When I was born, my dad was still working on his Bachelor’s degree and when he and I were alone I would lie quietly in his arms across his chest and listen to him read physics and philosophy aloud. He imitates his voice to me sometimes, soft and soothing, singsong like a storybook, “The Critique of Pure Reason, by Immanuel Kant. There can be no doubt that all our knowledge begins with experience…” Apparently, I was either a wide eyed and attentive or napping, but respectful audience.
Oddly enough, I moved from the outer realms of physics and philosophy to more simplistic readings like Pickle Things, Where the Wild Things Are, The Plant Sitter, and The Velveteen Rabbit. These books I forced my parents to read cover to cover each day and every night until the colors were faded and the pages were worn. Sometimes I’d lie in bed on my belly propped up on my elbows, quietly flipping through books alone, searching for something and absorbing something I could not quite wrap my head around.
At age four, on a road trip to Galveston with my parents (a road trip which I cannot actually recall), my mom and dad remember being suddenly confused by my seemingly random backseat murmurings. They wonder if perhaps an imaginary friend had made their way into the car. My mom asks what I am doing. I reply that I am reading and she and my dad chuckle.
In a restaurant that evening, I read expertly from the menu and my parents are dumbfounded. When had I learned to read? On the way home they discover that the seemingly random backseat murmurings had been me reading billboard advertisements. They decid I must not have been reciting my children’s books solely from memory, they decide something must have just clicked. Soon after, with my new found superhero like power, I demand a chapter book. No pictures. (That much I do remember).

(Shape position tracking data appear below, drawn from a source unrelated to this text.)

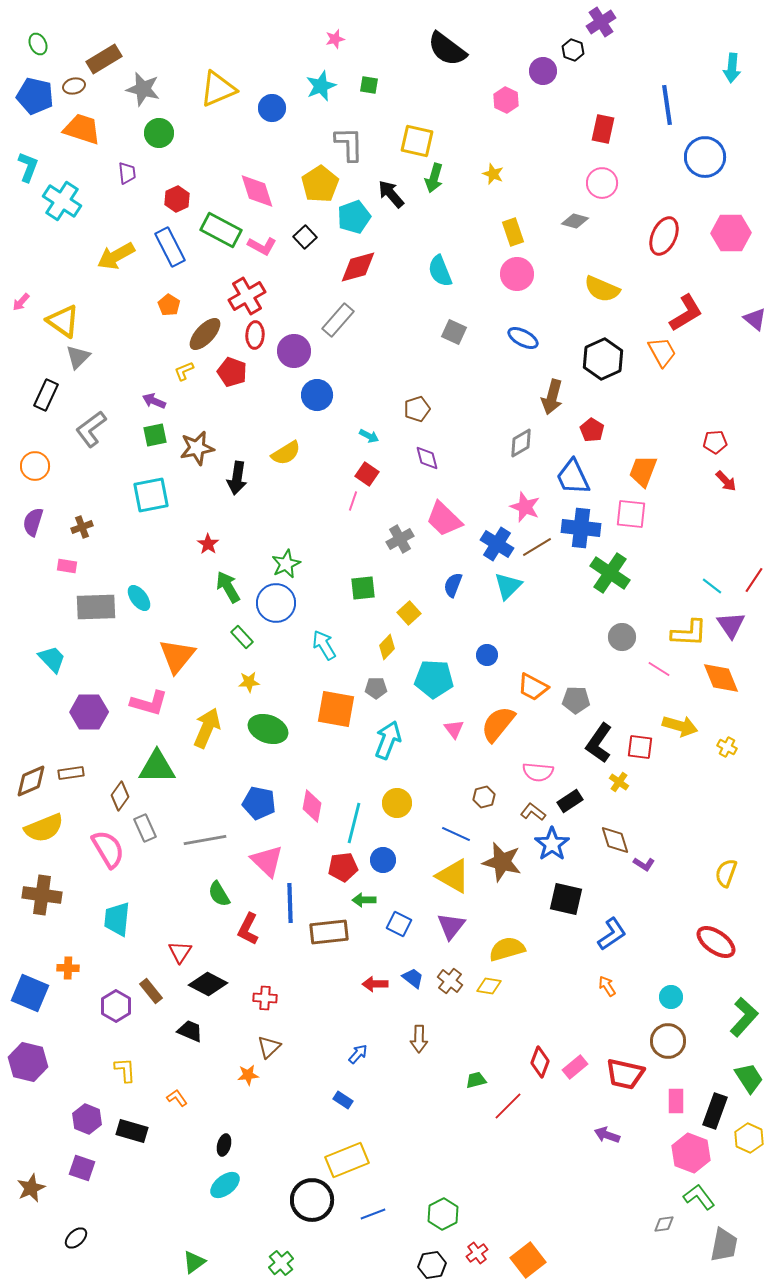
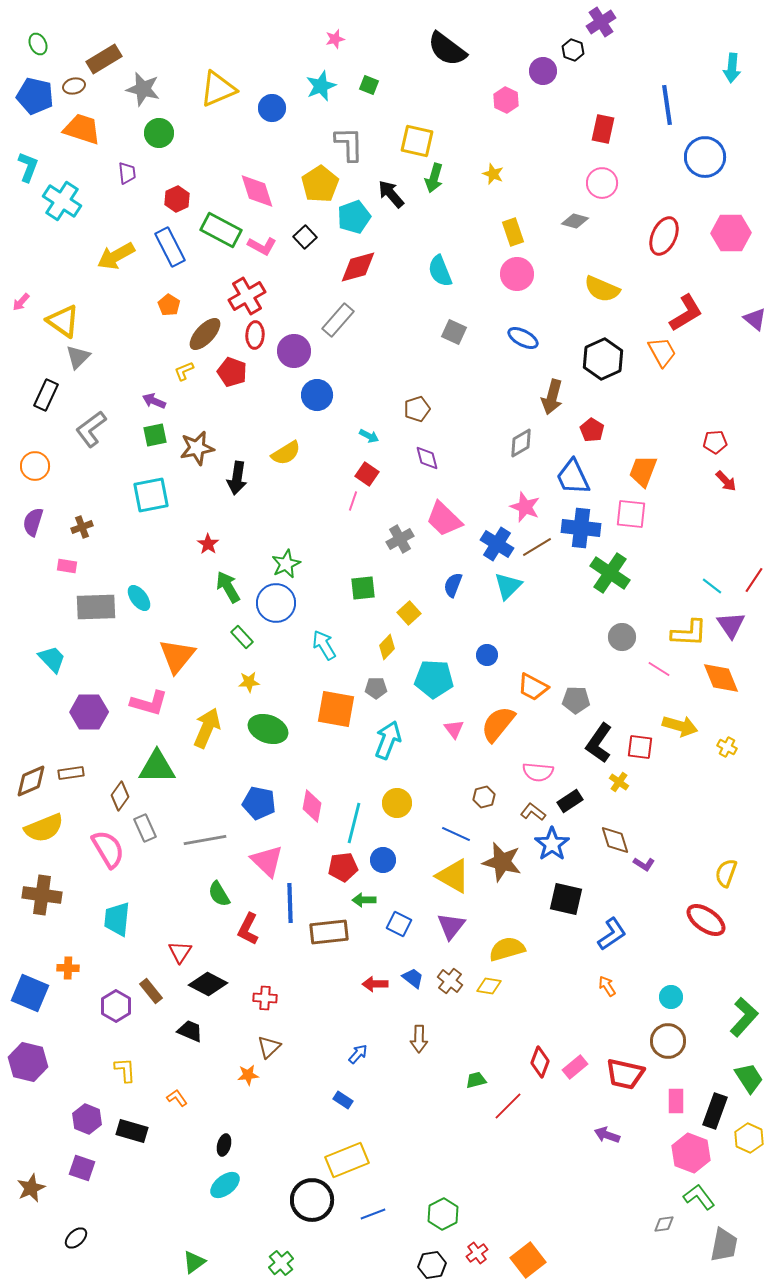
green square at (369, 85): rotated 12 degrees clockwise
red ellipse at (716, 942): moved 10 px left, 22 px up
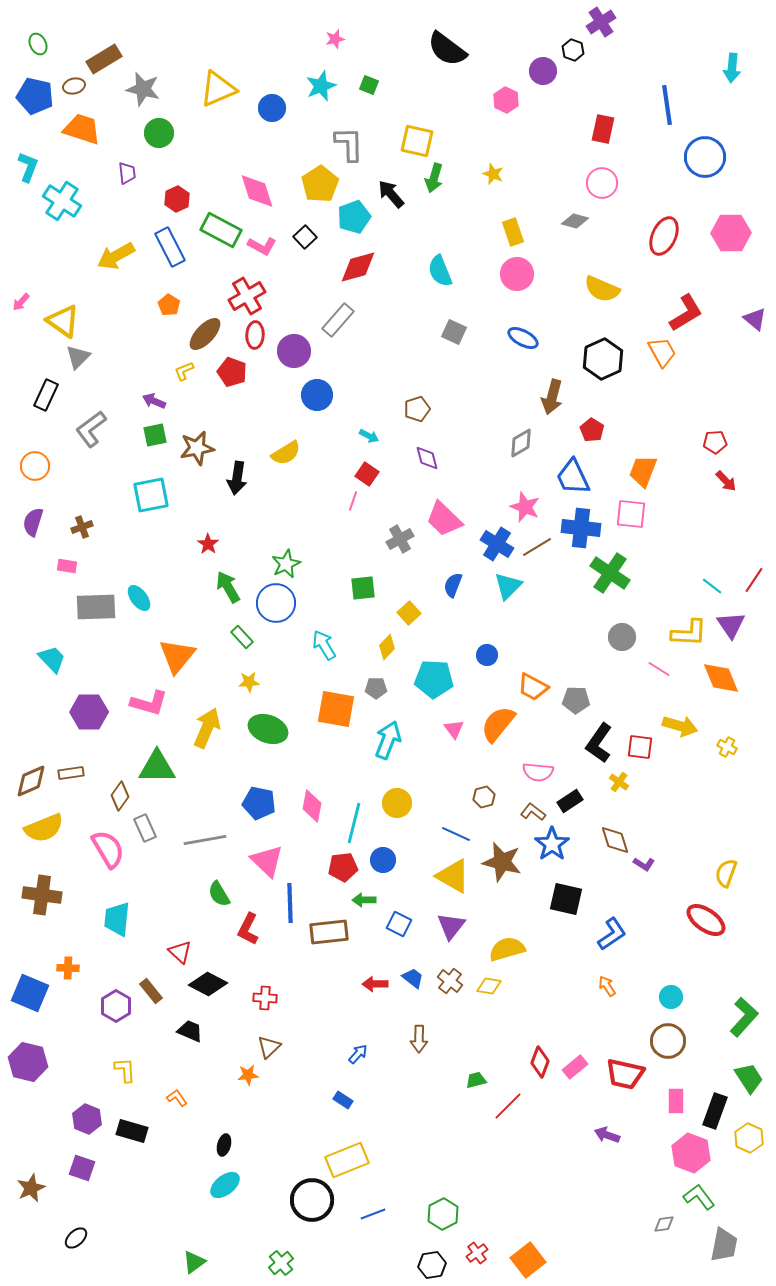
red triangle at (180, 952): rotated 20 degrees counterclockwise
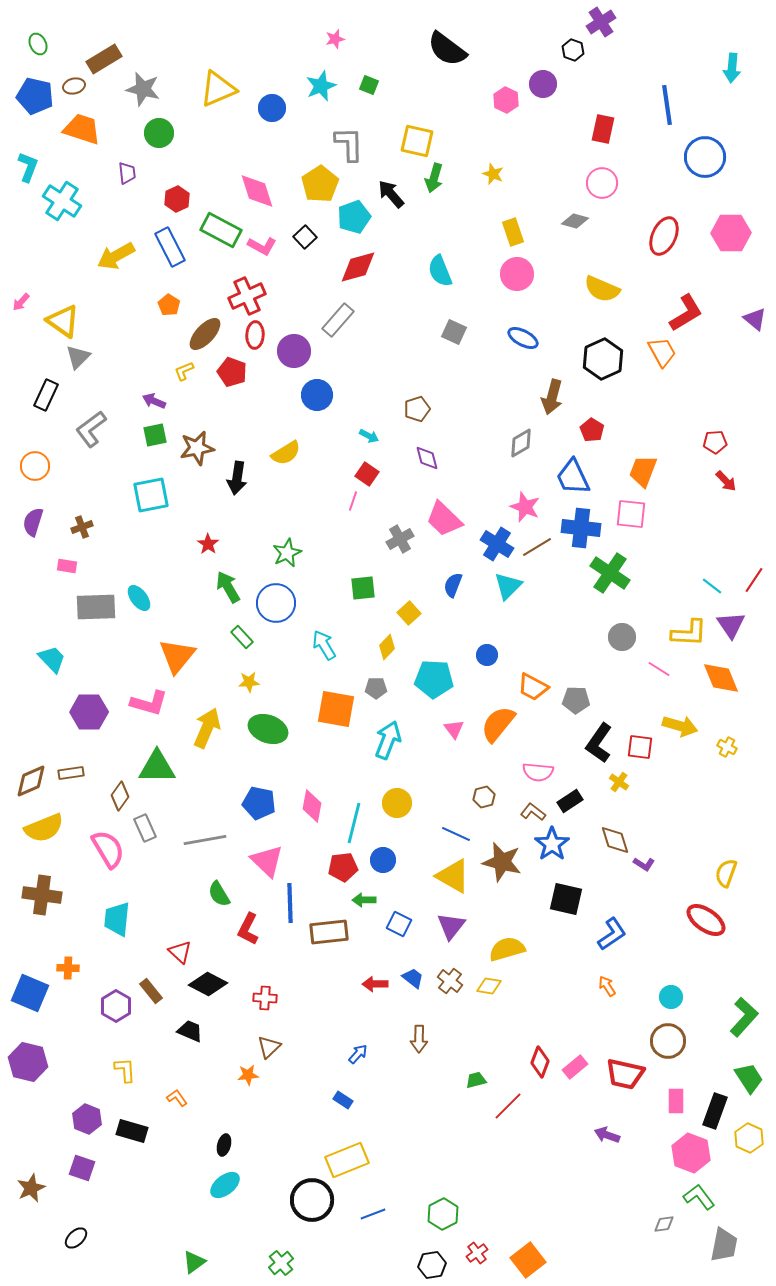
purple circle at (543, 71): moved 13 px down
red cross at (247, 296): rotated 6 degrees clockwise
green star at (286, 564): moved 1 px right, 11 px up
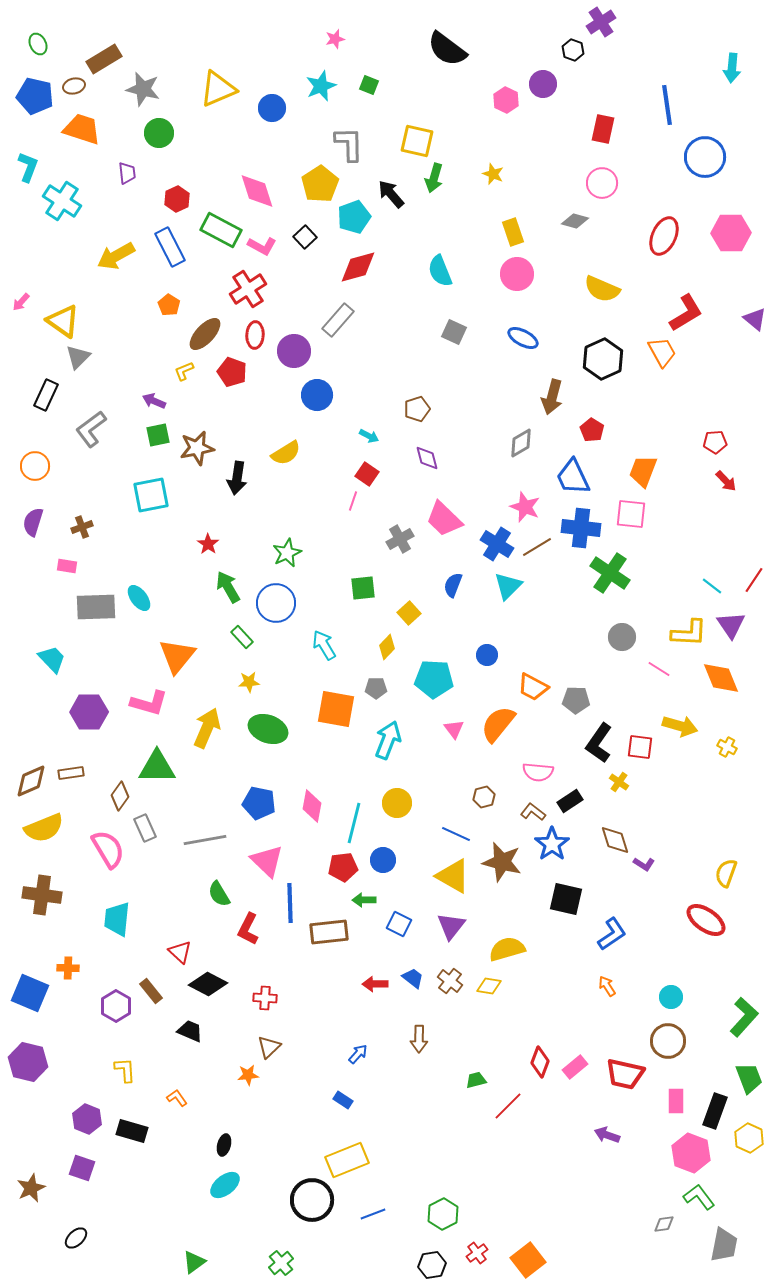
red cross at (247, 296): moved 1 px right, 7 px up; rotated 9 degrees counterclockwise
green square at (155, 435): moved 3 px right
green trapezoid at (749, 1078): rotated 12 degrees clockwise
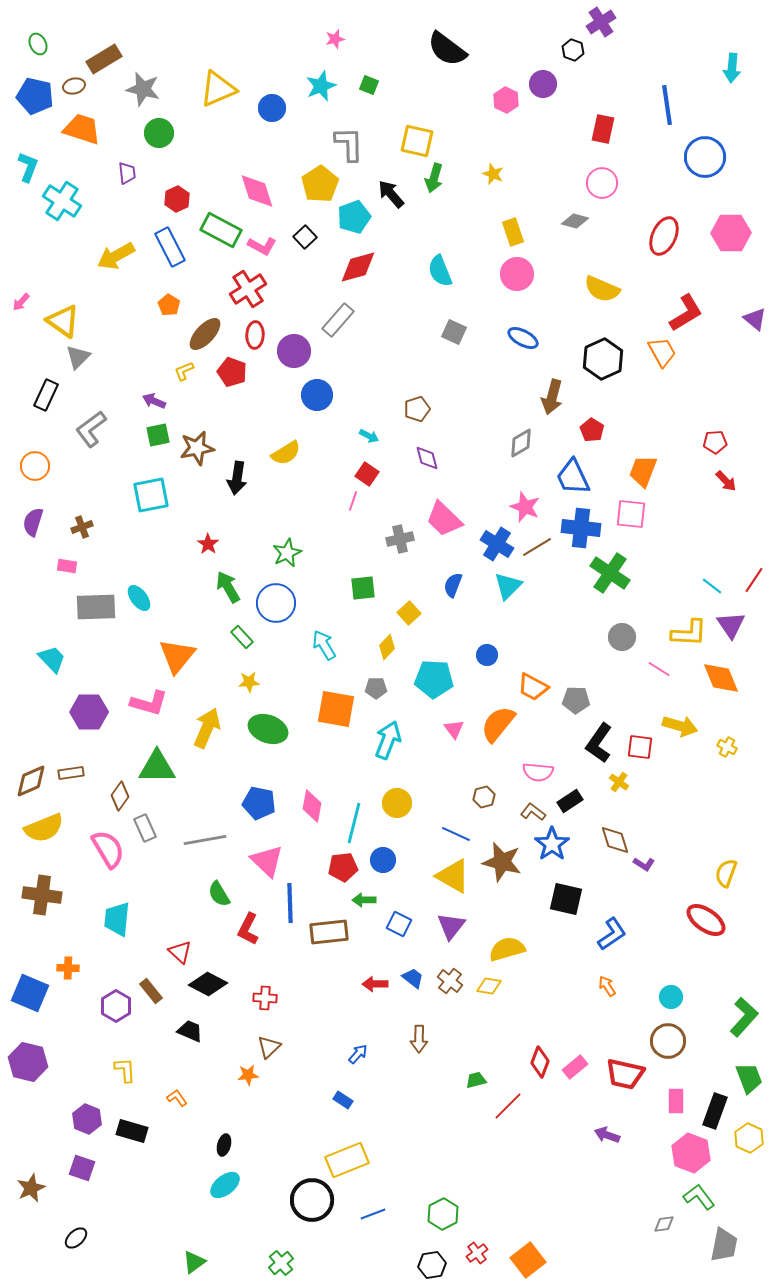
gray cross at (400, 539): rotated 16 degrees clockwise
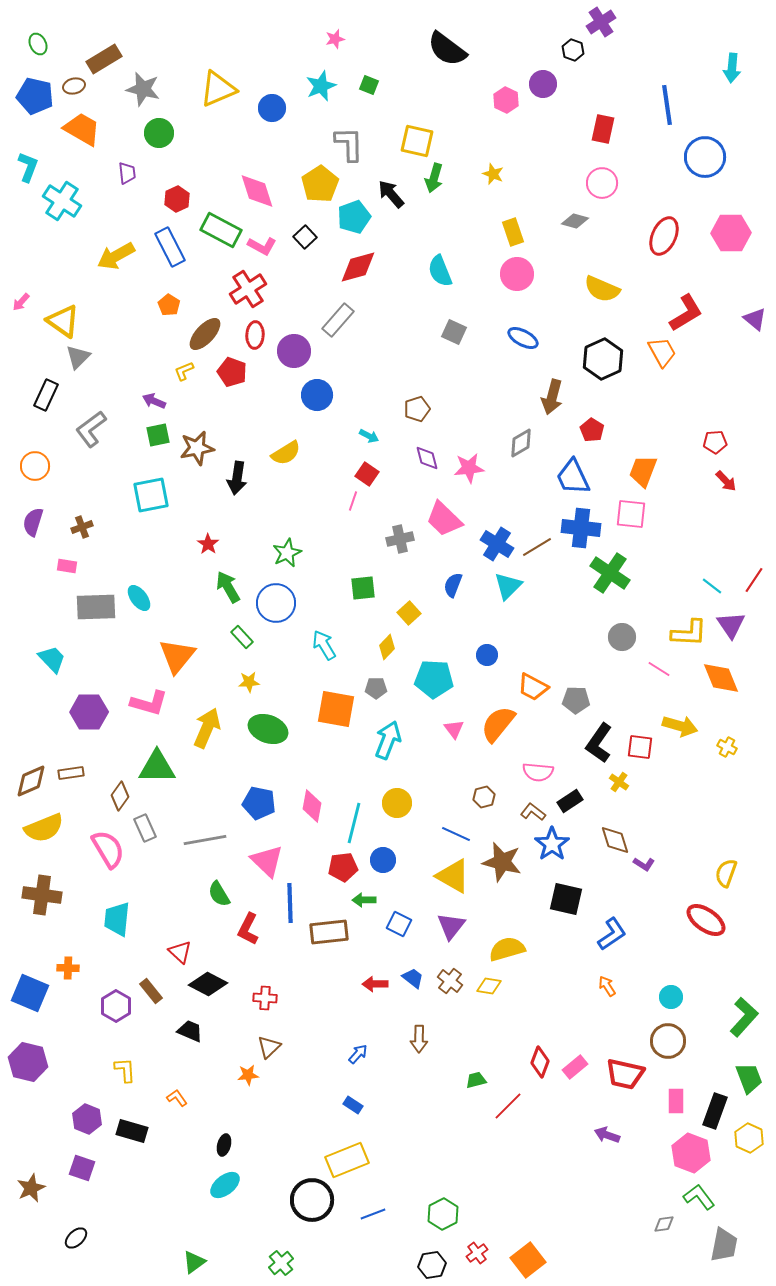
orange trapezoid at (82, 129): rotated 12 degrees clockwise
pink star at (525, 507): moved 56 px left, 39 px up; rotated 28 degrees counterclockwise
blue rectangle at (343, 1100): moved 10 px right, 5 px down
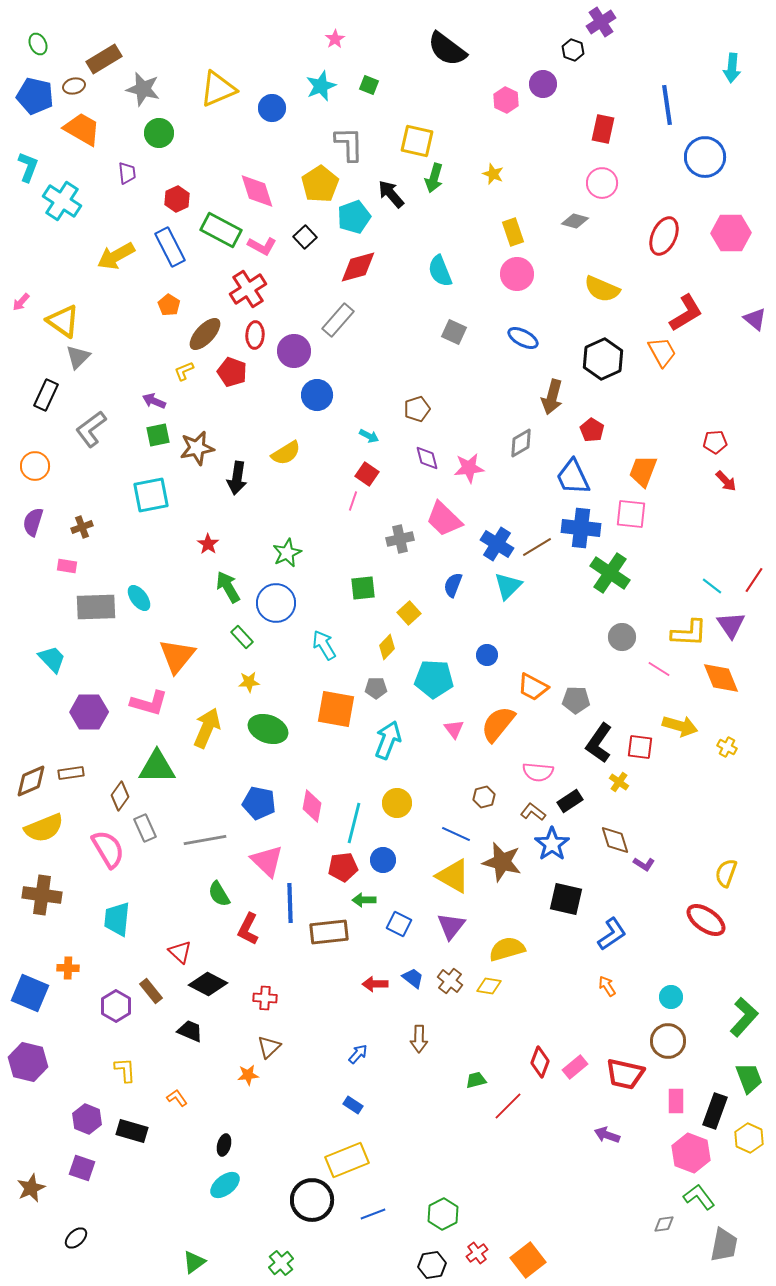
pink star at (335, 39): rotated 18 degrees counterclockwise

In the midst of some of my very first memories, are my parents, busily writing or reading, accessing the dictionary, the thesaurus, and each other’s separate but equal bodies of knowledge. My mom has worked in only three organizations in the last 25 years—the Lubbock State School, the Lubbock Mental Health and Mental Retardation Center, and now she is the head of the Texas Council, an organization which lobbies on behalf of Texas’s Mental Health and Mental Retardation Centers—language has been at the center of her job for 25 years. The same is true with my dad. Although he has worked in numerous fields for various organizations, he has been consistently the head of human resources. Countless times while I was growing up, one of them would turn to the other and say, “What’s a more powerful way to say _____?” or “What’s a less loaded word for ______?” I noticed early on, that language has an endless amount of power when used wisely. I’ll be lucky if I can use it a quarter as wisely as half my parental unit.